積水化学工業は1月16日、連結子会社である積水ポリマテックの電気自動車(EV)等環境対応車向け放熱材料の生産拠点をアメリカに新設することを決定したと発表した。
建設着工は2023年1月、生産稼働開始は2023年8月を予定している。
環境への意識が世界的に高まるなか、各国・各地域においてガソリン(ディーゼル)車から電気自動車へのシフトが一段と加速している。なかでもアメリカにおいては、連邦政府一体となって電気自動車の普及が強く推進されており、アメリカ市場の2025年度EV生産台数は2022年度同生産台数の約3倍となる360万台にのぼると予測されている。
これに伴い、アメリカの各車両メーカーや電気自動車に搭載されるリチウムイオンバッテリー(LiB)・電装品メーカーからの放熱ニーズが急速に拡大している。積水ポリマテックの放熱材料は、高い熱伝導性能に加え、低アウトガス等の優れた性能により、既に日本・中国・欧州の車両メーカーやLiBメーカーから高い評価を得ている。こうした背景により、現状の日本・タイ・中国・欧州の4生産拠点に加えアメリカに新たに生産拠点を建設。生産能力を増強し、顧客ニーズに応えていく。

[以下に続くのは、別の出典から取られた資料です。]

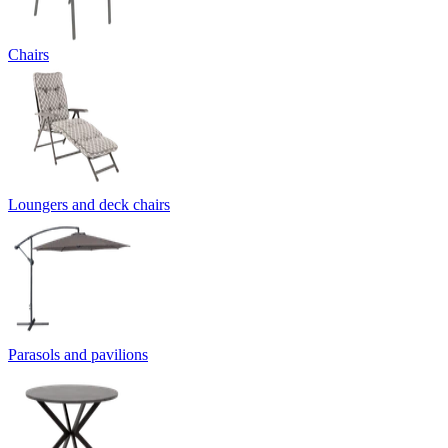
Chairs
Loungers and deck chairs
Parasols and pavilions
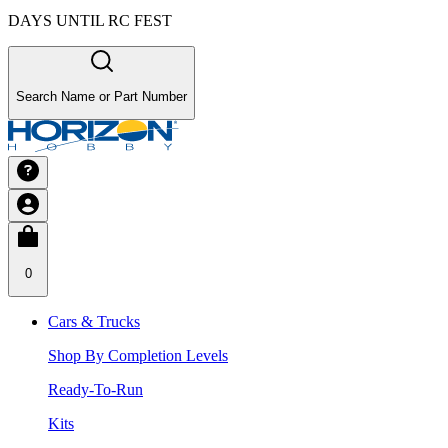
DAYS UNTIL RC FEST
Search Name or Part Number
0
Cars & Trucks
Shop By Completion Levels
Ready-To-Run
Kits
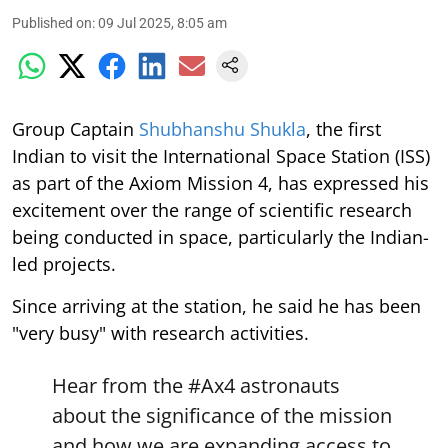
Published on
:
09 Jul 2025, 8:05 am
Group Captain
Shubhanshu Shukla
, the first
Indian to visit the International Space Station (ISS)
as part of the Axiom Mission 4, has expressed his
excitement over the range of scientific research
being conducted in space, particularly the Indian-
led projects.
Since arriving at the station, he said he has been
"very busy" with research activities.
Hear from the
#Ax4
astronauts
about the significance of the mission
and how we are expanding access to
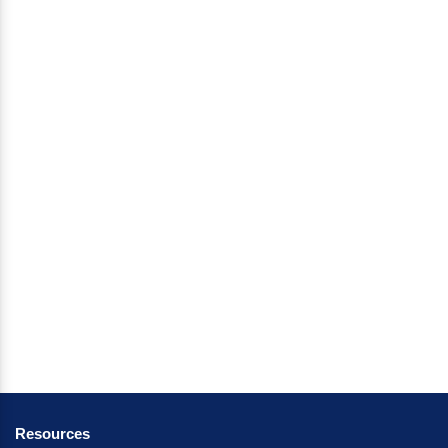
Resources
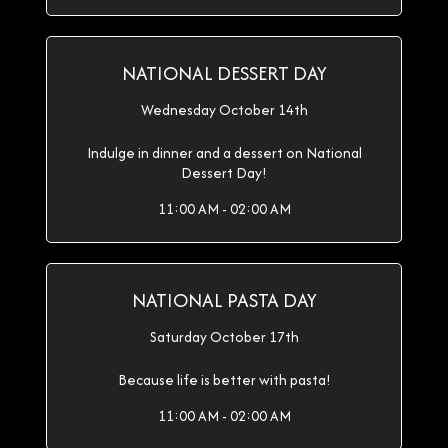
NATIONAL DESSERT DAY
Wednesday October 14th
Indulge in dinner and a dessert on National
Dessert Day!
11:00 AM - 02:00 AM
NATIONAL PASTA DAY
Saturday October 17th
Because life is better with pasta!
11:00 AM - 02:00 AM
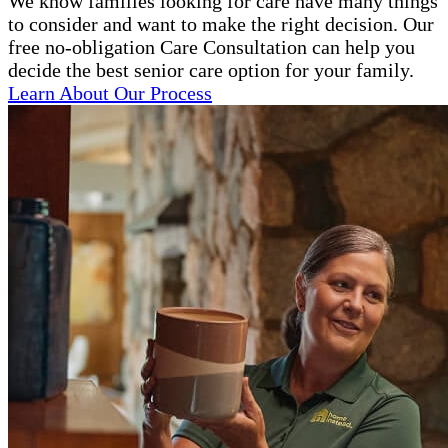
We know families looking for care have many things
to consider and want to make the right decision. Our
free no-obligation Care Consultation can help you
decide the best senior care option for your family.
Learn About Our Process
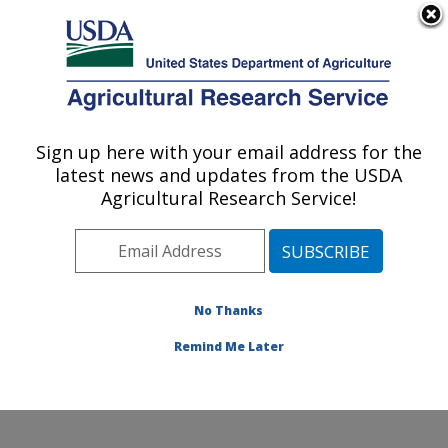
An official website of the United States government
Here's how you know
MENU
Agricultural Research Service
ARS Home
»
Office of
Communications
»
Sign up here with your email address for the
U.S. DEPARTMENT OF AGRICULTURE
Images
»
Photos
»
Jun04
latest news and updates from the USDA
» k11189-14
Agricultural Research Service!
No Thanks
Remind Me Later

積水ポリマテックではシート状とグリス状(半液状)それぞれの放熱材料製品を取り揃えているが、LiB向けでは、生産ラインの自動化に適したグリス状の製品に特に高いニーズがあり、今回の新工場でもグリス状の製品を当面の主力商材として生産する予定。
また、同社の高機能プラスチックスカンパニーでは、モビリティ分野を戦略分野とし、アメリカ、欧州でのマーケティング活動を強化・加速し、放熱材料事業のさらなる拡大やモビリティ向け新製品の開発に力を入れていくとしている。